=== Work to complete ===
Could you set down exactly the lines of the data below, starting at the one that holds "à la protection" and ending at the one that holds "Vous pouvez retirer votre consentement au", both included, and only those?

Saved entries:

"""

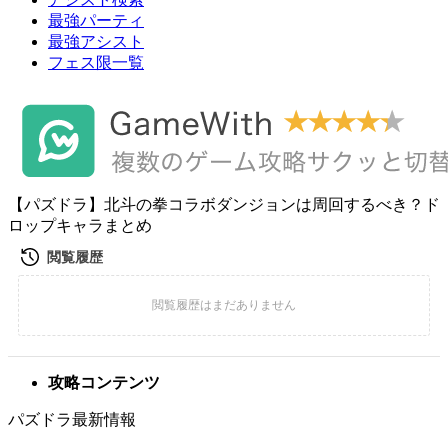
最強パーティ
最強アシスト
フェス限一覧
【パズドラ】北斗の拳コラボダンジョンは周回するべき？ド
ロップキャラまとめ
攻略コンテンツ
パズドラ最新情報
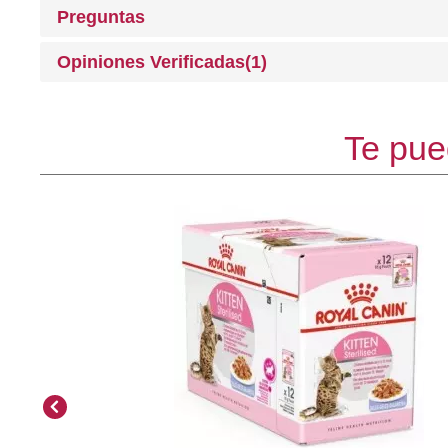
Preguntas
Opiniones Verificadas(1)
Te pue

"""
"""

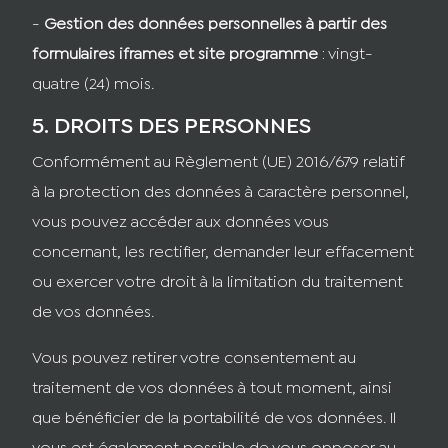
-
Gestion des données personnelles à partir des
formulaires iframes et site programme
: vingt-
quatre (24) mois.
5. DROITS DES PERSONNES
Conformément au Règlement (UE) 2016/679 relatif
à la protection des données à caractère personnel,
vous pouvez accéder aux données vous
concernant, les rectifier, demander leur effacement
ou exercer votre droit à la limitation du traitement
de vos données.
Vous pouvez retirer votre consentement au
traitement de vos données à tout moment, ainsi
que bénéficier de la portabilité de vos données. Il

"""

=== Response for this exercise ===
à la protection des données à caractère personnel,
vous pouvez accéder aux données vous
concernant, les rectifier, demander leur effacement
ou exercer votre droit à la limitation du traitement
de vos données.
Vous pouvez retirer votre consentement au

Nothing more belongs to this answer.